* What you should do
The entries below should be transcribed exactly, every one of them.

┌────────

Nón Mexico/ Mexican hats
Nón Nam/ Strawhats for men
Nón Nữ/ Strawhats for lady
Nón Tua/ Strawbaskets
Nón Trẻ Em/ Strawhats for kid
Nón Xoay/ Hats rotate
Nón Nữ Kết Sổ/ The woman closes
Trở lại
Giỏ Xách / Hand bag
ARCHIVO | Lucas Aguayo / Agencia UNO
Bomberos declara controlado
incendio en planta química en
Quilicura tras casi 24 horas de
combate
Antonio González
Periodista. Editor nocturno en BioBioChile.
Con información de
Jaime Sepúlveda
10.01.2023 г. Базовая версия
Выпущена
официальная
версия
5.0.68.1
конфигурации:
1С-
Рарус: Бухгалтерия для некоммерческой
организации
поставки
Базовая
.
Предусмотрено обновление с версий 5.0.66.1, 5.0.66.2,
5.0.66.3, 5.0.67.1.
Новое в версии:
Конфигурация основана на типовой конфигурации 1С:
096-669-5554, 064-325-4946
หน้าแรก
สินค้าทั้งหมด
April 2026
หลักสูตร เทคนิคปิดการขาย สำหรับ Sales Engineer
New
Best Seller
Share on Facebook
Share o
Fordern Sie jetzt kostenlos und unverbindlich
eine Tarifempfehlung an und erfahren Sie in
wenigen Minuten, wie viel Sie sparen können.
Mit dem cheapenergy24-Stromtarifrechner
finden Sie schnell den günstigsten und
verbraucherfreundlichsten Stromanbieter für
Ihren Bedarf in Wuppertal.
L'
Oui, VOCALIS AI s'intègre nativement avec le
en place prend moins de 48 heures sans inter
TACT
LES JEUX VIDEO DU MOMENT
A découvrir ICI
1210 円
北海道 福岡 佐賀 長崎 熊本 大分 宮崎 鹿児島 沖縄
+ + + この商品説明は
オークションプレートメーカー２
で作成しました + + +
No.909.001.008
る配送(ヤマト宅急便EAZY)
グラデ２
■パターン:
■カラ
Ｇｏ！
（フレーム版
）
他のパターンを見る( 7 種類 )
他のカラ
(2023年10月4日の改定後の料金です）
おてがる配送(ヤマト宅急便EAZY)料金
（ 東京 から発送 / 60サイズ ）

└────────

* Exercise result
Nón Mexico/ Mexican hats
Nón Nam/ Strawhats for men
Nón Nữ/ Strawhats for lady
Nón Tua/ Strawbaskets
Nón Trẻ Em/ Strawhats for kid
Nón Xoay/ Hats rotate
Nón Nữ Kết Sổ/ The woman closes
Trở lại
Giỏ Xách / Hand bag
ARCHIVO | Lucas Aguayo / Agencia UNO
Bomberos declara controlado
incendio en planta química en
Quilicura tras casi 24 horas de
combate
Antonio González
Periodista. Editor nocturno en BioBioChile.
Con información de
Jaime Sepúlveda
10.01.2023 г. Базовая версия
Выпущена
официальная
версия
5.0.68.1
конфигурации:
1С-
Рарус: Бухгалтерия для некоммерческой
организации
поставки
Базовая
.
Предусмотрено обновление с версий 5.0.66.1, 5.0.66.2,
5.0.66.3, 5.0.67.1.
Новое в версии:
Конфигурация основана на типовой конфигурации 1С:
096-669-5554, 064-325-4946
หน้าแรก
สินค้าทั้งหมด
April 2026
หลักสูตร เทคนิคปิดการขาย สำหรับ Sales Engineer
New
Best Seller
Share on Facebook
Share o
Fordern Sie jetzt kostenlos und unverbindlich
eine Tarifempfehlung an und erfahren Sie in
wenigen Minuten, wie viel Sie sparen können.
Mit dem cheapenergy24-Stromtarifrechner
finden Sie schnell den günstigsten und
verbraucherfreundlichsten Stromanbieter für
Ihren Bedarf in Wuppertal.
L'
Oui, VOCALIS AI s'intègre nativement avec le
en place prend moins de 48 heures sans inter
TACT
LES JEUX VIDEO DU MOMENT
A découvrir ICI
1210 円
北海道 福岡 佐賀 長崎 熊本 大分 宮崎 鹿児島 沖縄
+ + + この商品説明は
オークションプレートメーカー２
で作成しました + + +
No.909.001.008
る配送(ヤマト宅急便EAZY)
グラデ２
■パターン:
■カラ
Ｇｏ！
（フレーム版
）
他のパターンを見る( 7 種類 )
他のカラ
(2023年10月4日の改定後の料金です）
おてがる配送(ヤマト宅急便EAZY)料金
（ 東京 から発送 / 60サイズ ）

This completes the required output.